© TF1/LCIPour Michèle Alliot-Marie, la réforme de la procédure pénale est une "priorité" parmi les chantiers laissés inachevés par Rachida Dati, qui avait installé en octobre 2008 le comité de réflexion présidé par le haut magistrat Philippe Léger. Après de longs mois de travail, le fameux rapport Léger doit donc être remis ce mardi à Nicolas Sarkozy. Initialement annoncé en juin, il a été retardé en raison des élections européennes et du remaniement ministériel. Parmi les propositions, déclinées en 12 thèmes, figurent la disparition du juge d'instruction - que le président de la République avait lui-même annoncée en janvier - et une série de mesures visant à renforcer à la fois les droits de la défense et le pouvoir du procureur, appelé à devenir la seule autorité dirigeant l'enquête pénale.
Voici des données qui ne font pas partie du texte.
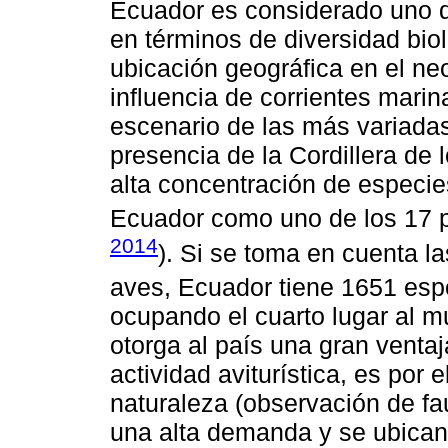
Ecuador es considerado uno d
en términos de diversidad biol
ubicación geográfica en el neo
influencia de corrientes marin
escenario de las más variadas
presencia de la Cordillera de
alta concentración de especie
Ecuador como uno de los 17 
2014
). Si se toma en cuenta l
aves, Ecuador tiene 1651 esp
ocupando el cuarto lugar al mu
otorga al país una gran venta
actividad aviturística, es por 
naturaleza (observación de fau
una alta demanda y se ubican 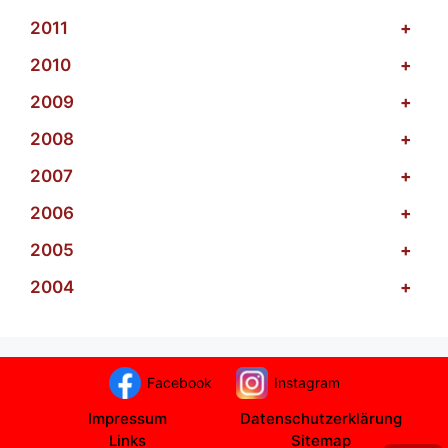
2011
+
2010
+
2009
+
2008
+
2007
+
2006
+
2005
+
2004
+
Facebook
Instagram
Impressum
Datenschutzerklärung
Links
Sitemap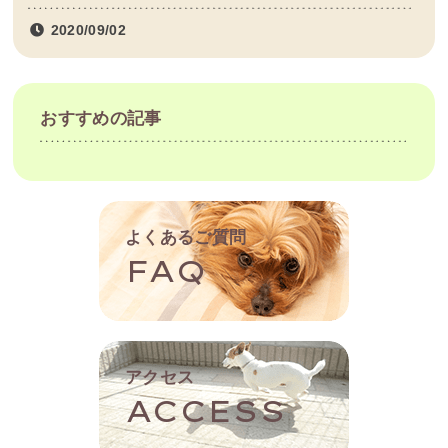
2020/09/02
おすすめの記事
よくあるご質問
FAQ
アクセス
ACCESS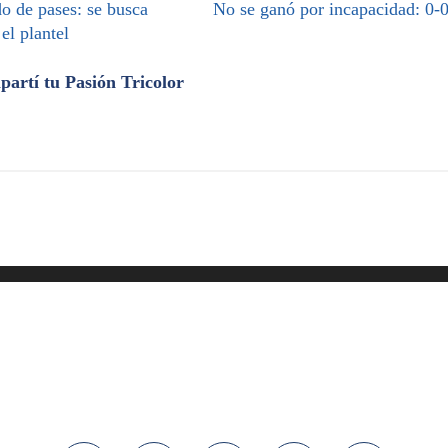
o de pases: se busca
No se ganó por incapacidad: 0-
 el plantel
artí tu Pasión Tricolor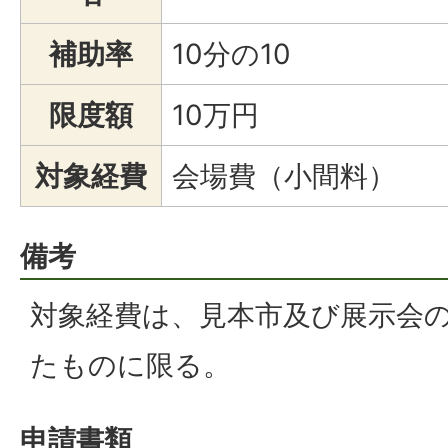
補助率
10分の10
限度額
10万円
対象経費
会場費（小間料）
備考
対象経費は、見本市及び展示会
たものに限る。
申請書類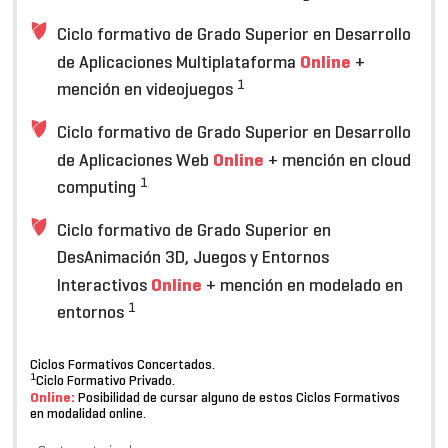
Ciclo formativo de Grado Superior en Desarrollo
Online
de Aplicaciones Multiplataforma
+
1
mención en videojuegos
Ciclo formativo de Grado Superior en Desarrollo
Online
de Aplicaciones Web
+ mención en cloud
1
computing
Ciclo formativo de Grado Superior en
DesAnimación 3D, Juegos y Entornos
Online
Interactivos
+ mención en modelado en
1
entornos
Ciclos Formativos Concertados.
1
Ciclo Formativo Privado.
Online:
Posibilidad de cursar alguno de estos Ciclos Formativos
en modalidad online.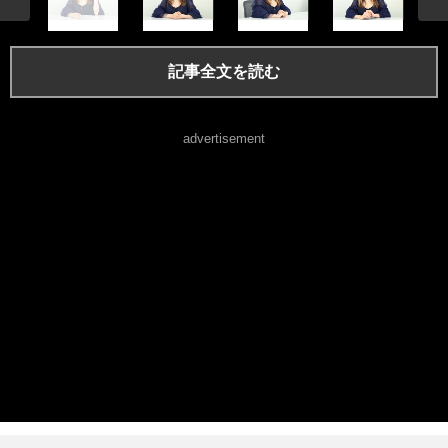
記事全文を読む
advertisement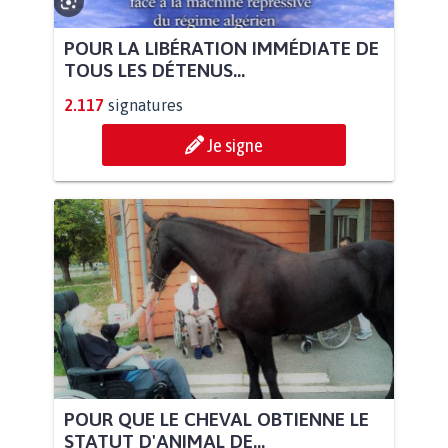
POUR LA LIBÉRATION IMMÉDIATE DE
TOUS LES DÉTENUS...
2.117
signatures
Je signe
POUR QUE LE CHEVAL OBTIENNE LE
STATUT D'ANIMAL DE...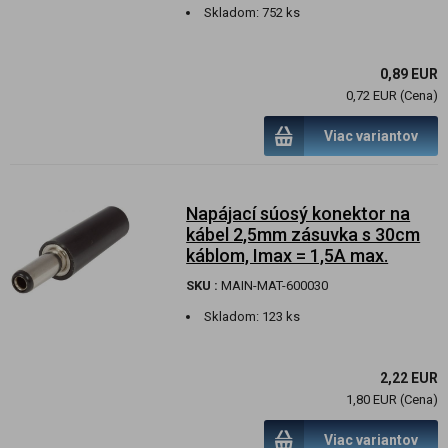
Skladom:
752 ks
0,89 EUR
0,72 EUR (Cena)
Viac variantov
Napájací súosý konektor na
kábel 2,5mm zásuvka s 30cm
káblom, Imax = 1,5A max.
SKU :
MAIN-MAT-600030
Skladom:
123 ks
2,22 EUR
1,80 EUR (Cena)
Viac variantov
A deux jours de cette remise au chef de l'Etat, le Journal du Dimanche affirme avoir eu accès au contenu intégral de ce rapport et en détaille les principaux points. Il n'a, apparemment, pas vraiment évolué par rapport aux dernières moutures qui étaient disponibles dès juin. Concernant le point le plus polémique, la disparition du juge d'instruction, le JDD cite une phrase qui semble sans appel : "Il cumule les fonctions d'un juge avec celles d'un enquêteur. En d'autres termes, il n'est pas totalement juge, et pas totalement enquêteur". Les pouvoirs d'enquête reviendraient donc intégralement aux procureurs. Mais sans la contrepartie d'une indépendance accrue du parquet, puisque le rapport, assure le JDD, est pour le maintien du lien hiérarchique avec le garde des Sceaux.
"Régression démocratique"
En revanche, le rapport prône la mise en place d'un "juge de l'enquête et des libertés", qui certes cèderait au procureur la direction des investigations mais qui serait tout de même "garant de la loyauté de l'enquête" et à qui il reviendrait de décider des actes "les plus attentatoires aux libertés", tels les perquisitions ou la mise sur écoute des suspects.
Outre ces points, les plus polémiques, le comité Léger fait des propositions concrètes pour mieux protéger les droits des victimes et simplifier les procédures : limitation des gardes à vue et accroissement du rôle de l'avocat durant cette période, temps de détention provisoire raccourci, dépénalisation de la violation du secret de l'instruction, renforcement la neutralité du président d'audience en matière pénale pour en faire un véritable arbitre, ou encore introduction en cour d'assises du "plaider coupable", mesure écourtant le procès et ouvrant la voie à une peine minorée qui n'existe pour l'instant qu'en correctionnelle.
Un bouleversement annoncé et déjà fustigé par les magistrats : il est qualifié de "régression démocratique" par Christophe Régnard, président de l'Union syndicale des magistrats, puisque la disparition programmée du juge d'instruction ne s'accompagne pas d'un changement du statut des magistrats du parquet.